Entscheidungsart: Ordentliche Erledigung (Sachentscheidung)

 

Spruch:

 

Der Revision wird Folge gegeben.

Die Urteile der Vorinstanzen werden dahin abgeändert, dass die Entscheidung unter Einschluss ihrer bereits in Rechtskraft erwachsenen Teile insgesamt zu lauten hat:

„Die beklagte Partei ist schuldig, der klagenden Partei den Betrag von 11.824,37 EUR brutto samt 8,58 % Zinsen aus 25.781,66 EUR brutto vom 10. Jänner 2022 bis 6. Juni 2023, aus 26.239,94 EUR brutto vom 7. Juni 2023 bis 30. April 2024 sowie aus 11.824,37 EUR brutto seit 1. Mai 2024 binnen 14 Tagen zu bezahlen.
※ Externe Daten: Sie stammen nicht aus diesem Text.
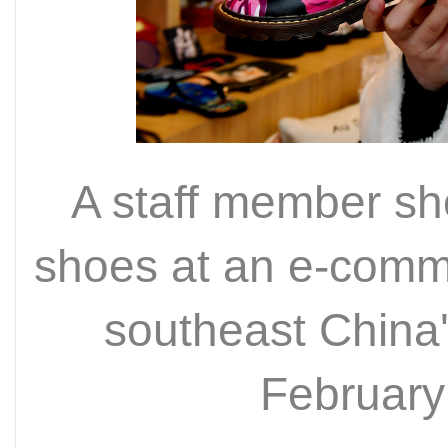
A staff member s
shoes at an e-comm
southeast China'
February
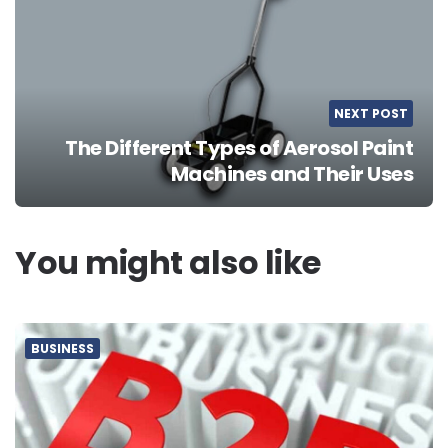
NEXT POST
The Different Types of Aerosol Paint
Machines and Their Uses
You might also like
BUSINESS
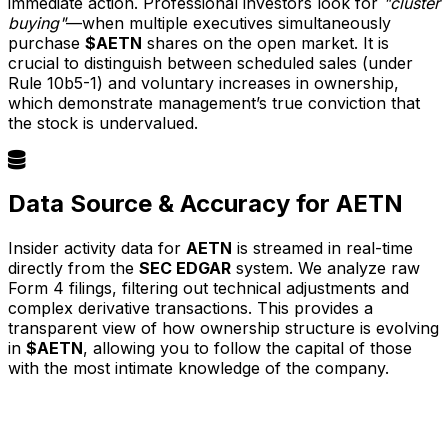
immediate action. Professional investors look for
"cluster
buying"
—when multiple executives simultaneously
purchase
$AETN
shares on the open market. It is
crucial to distinguish between scheduled sales (under
Rule 10b5-1) and voluntary increases in ownership,
which demonstrate management’s true conviction that
the stock is undervalued.
Data Source & Accuracy for AETN
Insider activity data for
AETN
is streamed in real-time
directly from the
SEC EDGAR
system. We analyze raw
Form 4 filings, filtering out technical adjustments and
complex derivative transactions. This provides a
transparent view of how ownership structure is evolving
in
$AETN
, allowing you to follow the capital of those
with the most intimate knowledge of the company.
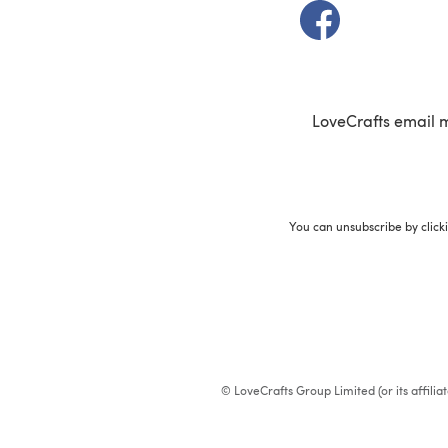
(opens in a new t
LoveCrafts email 
You can unsubscribe by click
© LoveCrafts Group Limited (or its affili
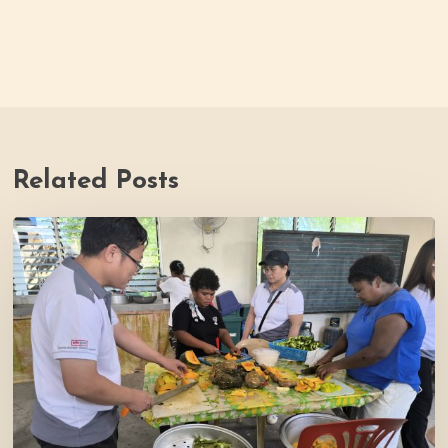
Related Posts
Thrive
Philippines
Welcomes
BDB
Law
Foundation
to
Katutubo
Village:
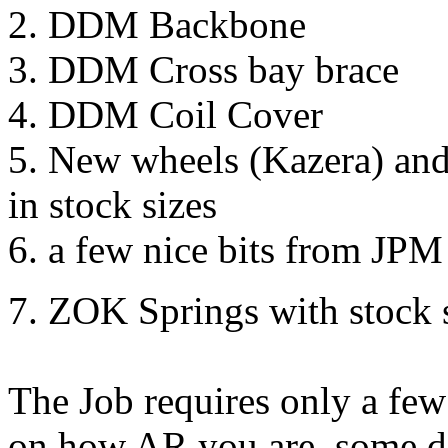
2. DDM Backbone
3. DDM Cross bay brace
4. DDM Coil Cover
5. New wheels (Kazera) and
in stock sizes
6. a few nice bits from JPM
7. ZOK Springs with stock 
The Job requires only a few
on how AR you are, some de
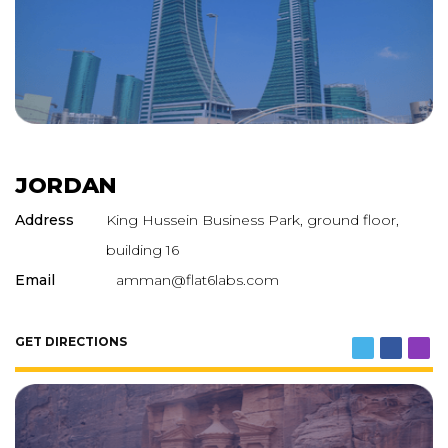
JORDAN
Address
King Hussein Business Park, ground floor,
building 16
Email
amman@flat6labs.com
GET DIRECTIONS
Die beklagte Partei ist schuldig, der klagenden Partei die mit 16.078,62 EUR (darin 2.547,77 EUR USt und 792 EUR Barauslagen) bestimmten Prozesskosten binnen 14 Tagen zu ersetzen.“

Die beklagte Partei ist schuldig, der klagenden Partei die mit 2.652,82 EUR (darin 238,97 EUR USt und 1.219 EUR Barauslagen) bestimmten Kosten des Berufungsverfahrens sowie die mit  2.878,75 EUR (darin 166,79 EUR USt und 1.878 EUR Barauslagen) bestimmten Kosten des Revisionsverfahrens binnen 14 Tagen zu ersetzen.

 

Entscheidungsgründe:

[1] Die Klägerin war bei der Beklagten vom 1. 10. 2000 bis 14. 12. 2021 als Reinigungskraft beschäftigt. Auf das Dienstverhältnis fanden die Bestimmungen des NÖ Landesvertragsbedienstetengesetzes (NÖ LVBG) Anwendung.
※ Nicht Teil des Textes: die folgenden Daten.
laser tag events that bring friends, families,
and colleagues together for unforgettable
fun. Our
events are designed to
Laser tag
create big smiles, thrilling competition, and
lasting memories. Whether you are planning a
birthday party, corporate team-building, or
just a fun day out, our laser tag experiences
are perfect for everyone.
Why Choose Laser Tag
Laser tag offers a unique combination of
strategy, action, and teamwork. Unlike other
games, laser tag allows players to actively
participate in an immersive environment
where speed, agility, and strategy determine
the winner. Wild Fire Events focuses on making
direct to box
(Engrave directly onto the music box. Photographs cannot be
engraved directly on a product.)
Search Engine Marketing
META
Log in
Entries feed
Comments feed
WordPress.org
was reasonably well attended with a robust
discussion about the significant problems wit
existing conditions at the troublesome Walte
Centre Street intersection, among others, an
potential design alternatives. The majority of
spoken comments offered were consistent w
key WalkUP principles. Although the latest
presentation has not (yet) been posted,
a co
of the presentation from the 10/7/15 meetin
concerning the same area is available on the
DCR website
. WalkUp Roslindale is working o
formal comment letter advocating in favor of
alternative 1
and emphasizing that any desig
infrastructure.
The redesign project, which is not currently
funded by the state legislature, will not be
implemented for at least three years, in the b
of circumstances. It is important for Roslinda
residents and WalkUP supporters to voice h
[2] Mit Schreiben vom 13. 12. 2021, zugestellt am 14. 12. 2021, wurde die Klägerin entlassen. Im Revisionsverfahren ist unstrittig, dass die Klägerin keinen Entlassungsgrund gesetzt hat.
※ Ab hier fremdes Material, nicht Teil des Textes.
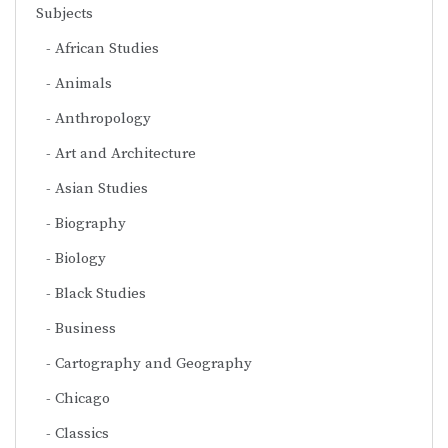
Subjects
African Studies
Animals
Anthropology
Art and Architecture
Asian Studies
Biography
Biology
Black Studies
Business
Cartography and Geography
Chicago
Classics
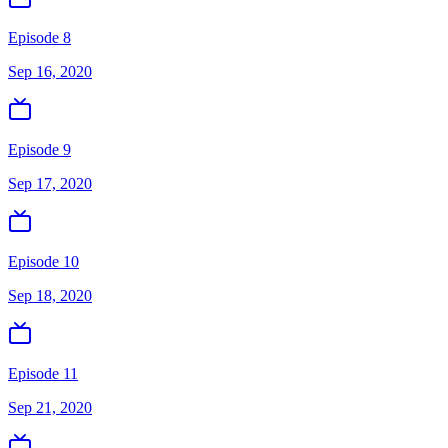
Episode 8
Sep 16, 2020
Episode 9
Sep 17, 2020
Episode 10
Sep 18, 2020
Episode 11
Sep 21, 2020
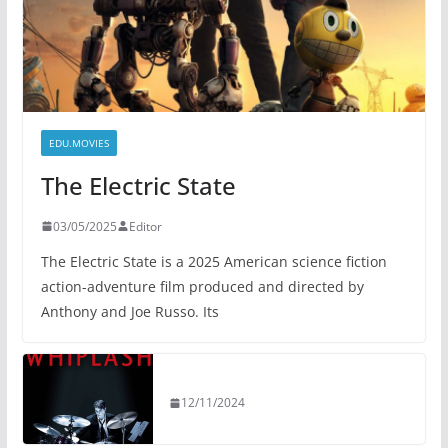
EDU.MOVIES
The Electric State
03/05/2025
Editor
The Electric State is a 2025 American science fiction
action-adventure film produced and directed by
Anthony and Joe Russo. Its
12/11/2024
[3] Die Klägerin begehrt von der Beklagten mit am 15. 6. 2022 eingebrachter Klage – nach einer am 30. 4. 2024 erfolgten Teilzahlung von 14.415,57 EUR brutto an Abfertigung zuzüglich Zinsen – restlich „11.366,09“ EUR brutto samt 8,58 % Zinsen aus 25.781,66 EUR brutto vom 10. 1. 2022 bis 6. 6. 2023, aus 26.239,94 EUR brutto vom 7. 6. 2023 bis 30. 4. 2024 sowie aus „11.366,09“ EUR brutto seit 1. 5. 2024. Da die Entlassung unberechtigt gewesen sei, stünden ihr 458,28 EUR brutto an restlicher Abfertigung, 1.389,16 EUR brutto an Urlaubsersatzleistung und 9.976,93 EUR brutto an Kündigungsentschädigung samt Sonderzahlungen und Urlaubsersatzleistung zu (sodass sich ein Gesamtbetrag von 11.824,37 EUR brutto errechnet). Zum Anspruch auf Kündigungsentschädigung brachte die Klägerin zusammengefasst vor, dass jeder Arbeitnehmer das Wahlrecht habe, entweder auf den Fortbestand des Arbeitsverhältnisses zu bestehen oder die Beendigung des Dienstverhältnisses hinzunehmen und Ersatzansprüche geltend zu machen. § 63 Abs 6 NÖ LVBG, der den Dienstnehmer zur Bekämpfung seiner unberechtigten Entlassung bei sonstigem Verlust einer Entschädigung im Sinne des § 25 Abs 3 NÖ LVBG verpflichte, sei verfassungswidrig.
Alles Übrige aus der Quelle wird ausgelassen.